## DIRECTIONS FOR THIS TASK:
Your answer should be every line with the word "What", copied from the data below.

## Records contained in a dataset:

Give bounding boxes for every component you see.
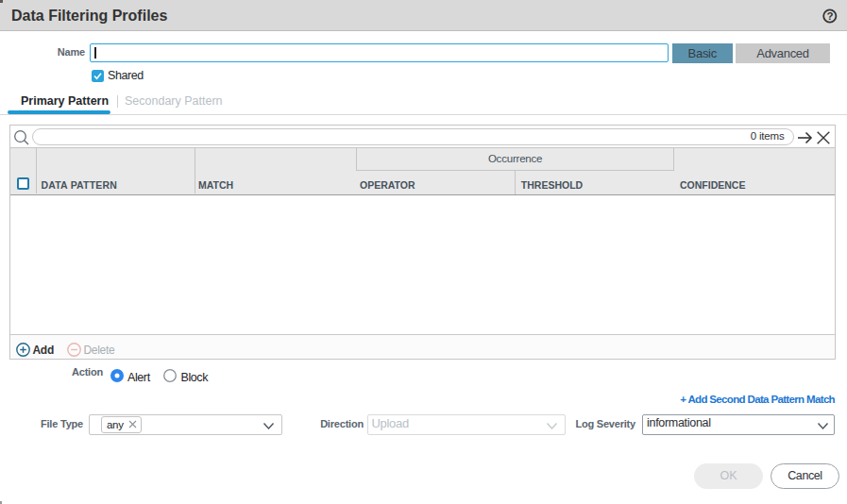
svg-text:?: ? — [826, 10, 833, 22]
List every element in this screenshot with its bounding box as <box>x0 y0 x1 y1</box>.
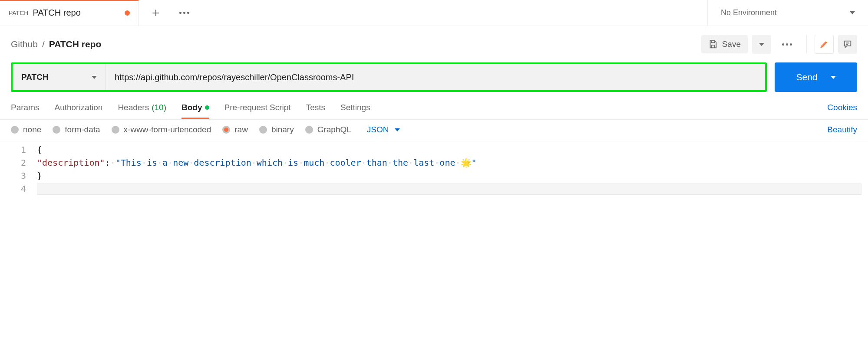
code-content: { <box>37 144 42 157</box>
editor-line: 3 } <box>7 170 861 183</box>
unsaved-indicator-icon <box>125 10 130 16</box>
send-label: Send <box>796 72 817 82</box>
breadcrumb-current: PATCH repo <box>49 39 102 49</box>
editor-line: 1 { <box>7 144 861 157</box>
radio-icon <box>112 126 119 134</box>
documentation-edit-button[interactable] <box>815 35 834 54</box>
cookies-link[interactable]: Cookies <box>827 103 857 112</box>
top-bar: PATCH PATCH repo + No Environment <box>0 0 868 26</box>
line-number: 4 <box>7 183 37 197</box>
new-tab-button[interactable]: + <box>152 6 160 20</box>
save-button[interactable]: Save <box>701 35 748 53</box>
tab-prerequest[interactable]: Pre-request Script <box>224 97 291 118</box>
radio-icon <box>305 126 313 134</box>
body-active-indicator-icon <box>205 105 209 110</box>
breadcrumb-separator: / <box>42 39 45 49</box>
tab-actions: + <box>139 0 202 26</box>
chevron-down-icon <box>92 76 97 79</box>
tab-authorization[interactable]: Authorization <box>54 97 102 118</box>
request-body-editor[interactable]: 1 { 2 "description":·"This·is·a·new·desc… <box>0 140 868 201</box>
divider <box>806 35 807 53</box>
more-icon <box>179 12 189 14</box>
comment-icon <box>843 39 852 49</box>
tab-headers[interactable]: Headers (10) <box>118 97 166 118</box>
headers-count: (10) <box>152 103 166 112</box>
body-type-binary[interactable]: binary <box>259 125 294 134</box>
more-icon <box>782 43 792 46</box>
radio-selected-icon <box>222 126 230 134</box>
body-type-raw[interactable]: raw <box>222 125 248 134</box>
body-type-formdata[interactable]: form-data <box>53 125 100 134</box>
body-type-row: none form-data x-www-form-urlencoded raw… <box>0 120 868 140</box>
tab-name: PATCH repo <box>33 8 80 18</box>
send-button[interactable]: Send <box>775 62 857 92</box>
header-actions: Save <box>701 35 857 54</box>
body-type-none[interactable]: none <box>11 125 41 134</box>
pencil-icon <box>819 39 829 49</box>
editor-line: 2 "description":·"This·is·a·new·descript… <box>7 157 861 170</box>
cursor-line <box>37 183 861 195</box>
tab-more-button[interactable] <box>179 12 189 14</box>
url-input[interactable] <box>106 64 765 90</box>
comments-button[interactable] <box>838 35 857 54</box>
method-label: PATCH <box>21 72 49 82</box>
header-row: Github / PATCH repo Save <box>0 26 868 62</box>
body-language-selector[interactable]: JSON <box>367 125 400 134</box>
chevron-down-icon <box>850 11 855 14</box>
tab-settings[interactable]: Settings <box>340 97 370 118</box>
tab-body[interactable]: Body <box>182 97 209 118</box>
request-tab[interactable]: PATCH PATCH repo <box>0 0 139 26</box>
tab-tests[interactable]: Tests <box>306 97 325 118</box>
tab-params[interactable]: Params <box>11 97 39 118</box>
request-url-row: PATCH Send <box>0 62 868 92</box>
tab-method: PATCH <box>9 10 28 16</box>
environment-selector[interactable]: No Environment <box>707 0 868 26</box>
url-box: PATCH <box>11 62 767 92</box>
body-type-urlencoded[interactable]: x-www-form-urlencoded <box>112 125 211 134</box>
breadcrumb-parent[interactable]: Github <box>11 39 38 49</box>
line-number: 3 <box>7 170 37 183</box>
save-options-button[interactable] <box>752 35 771 54</box>
radio-icon <box>53 126 60 134</box>
radio-icon <box>259 126 267 134</box>
chevron-down-icon <box>759 43 764 46</box>
code-content: "description":·"This·is·a·new·descriptio… <box>37 157 477 170</box>
line-number: 1 <box>7 144 37 157</box>
save-icon <box>708 39 718 49</box>
environment-label: No Environment <box>721 8 777 17</box>
breadcrumb: Github / PATCH repo <box>11 39 101 49</box>
line-number: 2 <box>7 157 37 170</box>
active-tab-indicator <box>0 0 139 1</box>
request-more-button[interactable] <box>782 43 792 46</box>
method-selector[interactable]: PATCH <box>13 64 106 90</box>
request-tabs: Params Authorization Headers (10) Body P… <box>0 95 868 120</box>
body-type-graphql[interactable]: GraphQL <box>305 125 351 134</box>
beautify-button[interactable]: Beautify <box>827 125 857 134</box>
chevron-down-icon <box>395 128 400 131</box>
editor-line: 4 <box>7 183 861 197</box>
chevron-down-icon <box>831 76 836 79</box>
save-label: Save <box>722 39 741 49</box>
code-content: } <box>37 170 42 183</box>
radio-icon <box>11 126 19 134</box>
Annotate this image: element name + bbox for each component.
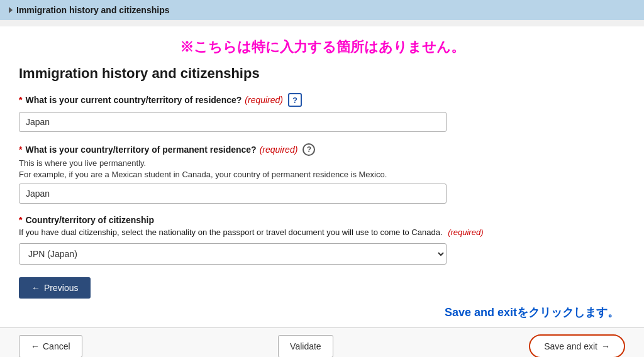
permanent-residence-input[interactable]: [19, 184, 447, 204]
bottom-annotation: Save and exitをクリックします。: [19, 305, 625, 320]
top-annotation: ※こちらは特に入力する箇所はありません。: [19, 38, 625, 57]
footer-bar: ← Cancel Validate Save and exit →: [0, 327, 644, 357]
current-residence-group: * What is your current country/territory…: [19, 93, 625, 132]
current-residence-label: * What is your current country/territory…: [19, 93, 625, 107]
citizenship-label-sub-wrap: If you have dual citizenship, select the…: [19, 228, 625, 237]
required-star-2: *: [19, 145, 22, 155]
section-header: Immigration history and citizenships: [0, 0, 644, 20]
previous-button[interactable]: ← Previous: [19, 277, 91, 299]
permanent-residence-label: * What is your country/territory of perm…: [19, 143, 625, 156]
help-icon-box[interactable]: ?: [288, 93, 302, 107]
collapse-triangle-icon: [9, 7, 13, 13]
permanent-residence-hint2: For example, if you are a Mexican studen…: [19, 170, 625, 179]
save-exit-arrow-icon: →: [601, 341, 610, 351]
citizenship-select[interactable]: JPN (Japan) USA (United States) CAN (Can…: [19, 243, 447, 265]
validate-label: Validate: [290, 341, 321, 351]
required-tag-2: (required): [260, 145, 298, 155]
cancel-label: Cancel: [43, 341, 70, 351]
required-star-3: *: [19, 215, 22, 225]
permanent-residence-group: * What is your country/territory of perm…: [19, 143, 625, 204]
prev-next-row: ← Previous: [19, 277, 625, 299]
cancel-button[interactable]: ← Cancel: [19, 335, 82, 357]
previous-label: Previous: [44, 283, 78, 293]
validate-button[interactable]: Validate: [278, 335, 333, 357]
cancel-arrow-icon: ←: [31, 341, 40, 351]
required-tag-3: (required): [448, 228, 483, 237]
citizenship-label: * Country/territory of citizenship: [19, 215, 625, 225]
required-tag-1: (required): [245, 95, 283, 105]
arrow-left-icon: ←: [31, 283, 40, 293]
save-exit-button[interactable]: Save and exit →: [529, 334, 625, 357]
citizenship-label-main: Country/territory of citizenship: [25, 215, 154, 225]
permanent-residence-hint1: This is where you live permanently.: [19, 158, 625, 168]
form-title: Immigration history and citizenships: [19, 65, 625, 82]
help-icon-circle[interactable]: ?: [303, 143, 315, 156]
required-star-1: *: [19, 95, 22, 105]
citizenship-label-sub: If you have dual citizenship, select the…: [19, 228, 483, 237]
current-residence-input[interactable]: [19, 112, 447, 132]
citizenship-group: * Country/territory of citizenship If yo…: [19, 215, 625, 265]
section-header-label: Immigration history and citizenships: [16, 5, 169, 15]
save-exit-label: Save and exit: [544, 341, 597, 351]
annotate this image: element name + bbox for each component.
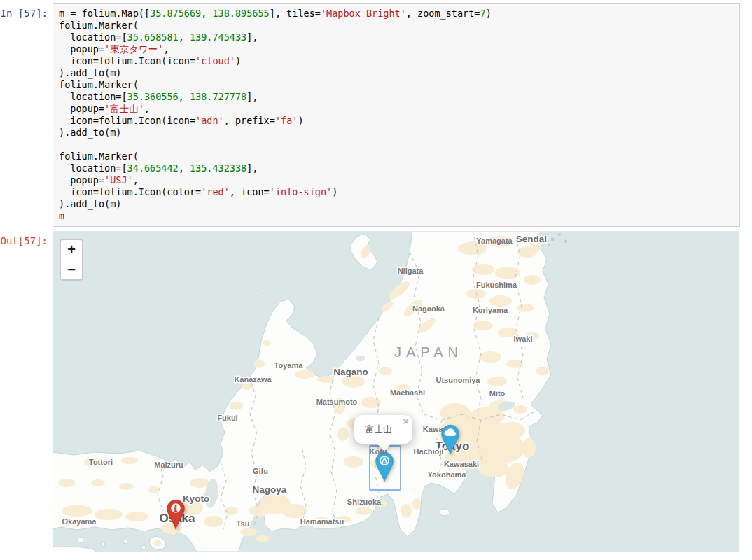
adn-icon [374,451,395,482]
map-label-shizuoka: Shizuoka [347,498,382,506]
map-label-maebashi: Maebashi [390,388,425,397]
code-line: location=[35.658581, 139.745433], [59,31,734,43]
map-label-kyoto: Kyoto [183,493,209,504]
code-line [59,139,734,150]
code-line: ).add_to(m) [59,198,734,210]
map-label-utsunomiya: Utsunomiya [436,376,481,384]
code-line: icon=folium.Icon(icon='adn', prefix='fa'… [59,115,734,127]
code-input-area[interactable]: m = folium.Map([35.875669, 138.895655], … [53,4,740,227]
cloud-icon [440,424,461,455]
code-line: ).add_to(m) [59,127,734,139]
popup-text: 富士山 [365,415,392,444]
code-lines: m = folium.Map([35.875669, 138.895655], … [59,8,734,222]
code-line: icon=folium.Icon(icon='cloud') [59,55,734,67]
tokyo-tower-marker[interactable] [440,424,461,455]
map-label-nagaoka: Nagaoka [412,304,445,313]
code-line: location=[35.360556, 138.727778], [59,91,734,103]
output-cell: Out[57]: [0,231,752,552]
map-label-hamamatsu: Hamamatsu [300,517,344,526]
map-label-tsu: Tsu [237,519,250,528]
code-cell: In [57]: m = folium.Map([35.875669, 138.… [0,0,752,227]
zoom-out-button[interactable]: − [61,260,82,279]
map-label-iwaki: Iwaki [514,335,533,343]
map-label-fukui: Fukui [217,414,237,422]
code-line: m [59,210,734,222]
map-label-sendai: Sendai [516,234,547,244]
map-tiles: YamagataSendaiNiigataFukushimaNagaokaKor… [53,231,739,552]
code-line: folium.Marker( [59,150,734,162]
zoom-in-button[interactable]: + [61,240,82,260]
fuji-marker[interactable] [374,451,395,482]
map-label-kanazawa: Kanazawa [234,375,272,384]
map-label-nagano: Nagano [333,367,368,377]
code-line: popup='富士山', [59,103,734,115]
map-label-maizuru: Maizuru [154,461,183,469]
code-line: ).add_to(m) [59,67,734,79]
code-line: folium.Marker( [59,79,734,91]
map-label-yamagata: Yamagata [476,237,513,245]
code-line: popup='東京タワー', [59,43,734,55]
code-line: folium.Marker( [59,20,734,31]
map-label-hachioji: Hachioji [414,447,444,456]
map-label-kawasaki: Kawasaki [444,460,479,468]
country-label-japan: JAPAN [394,344,463,360]
code-line: location=[34.665442, 135.432338], [59,162,734,174]
code-line: icon=folium.Icon(color='red', icon='info… [59,186,734,198]
usj-marker[interactable] [165,499,186,530]
map-label-tottori: Tottori [89,458,113,466]
code-line: m = folium.Map([35.875669, 138.895655], … [59,8,734,20]
map-label-nagoya: Nagoya [253,484,287,495]
map-label-niigata: Niigata [398,267,424,275]
popup: 富士山 × [354,415,412,444]
output-prompt: Out[57]: [0,231,53,247]
folium-map[interactable]: YamagataSendaiNiigataFukushimaNagaokaKor… [53,231,739,552]
map-label-matsumoto: Matsumoto [316,398,358,406]
code-line: popup='USJ', [59,174,734,186]
map-label-okayama: Okayama [62,517,97,526]
popup-close-icon[interactable]: × [403,416,409,427]
map-label-gifu: Gifu [253,467,268,475]
map-label-toyama: Toyama [274,361,304,370]
zoom-control: + − [60,239,83,281]
info-sign-icon [165,499,186,530]
map-label-fukushima: Fukushima [476,281,517,289]
map-label-mito: Mito [489,389,506,398]
map-label-koriyama: Koriyama [473,306,508,314]
map-label-yokohama: Yokohama [428,470,467,479]
input-prompt: In [57]: [0,0,53,20]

## WRITTEN REPLY:
current-residence-group: * What is your current country/territory…: [19, 93, 625, 132]
current-residence-label: * What is your current country/territory…: [19, 93, 625, 107]
permanent-residence-label: * What is your country/territory of perm…: [19, 143, 625, 156]
permanent-residence-group: * What is your country/territory of perm…: [19, 143, 625, 204]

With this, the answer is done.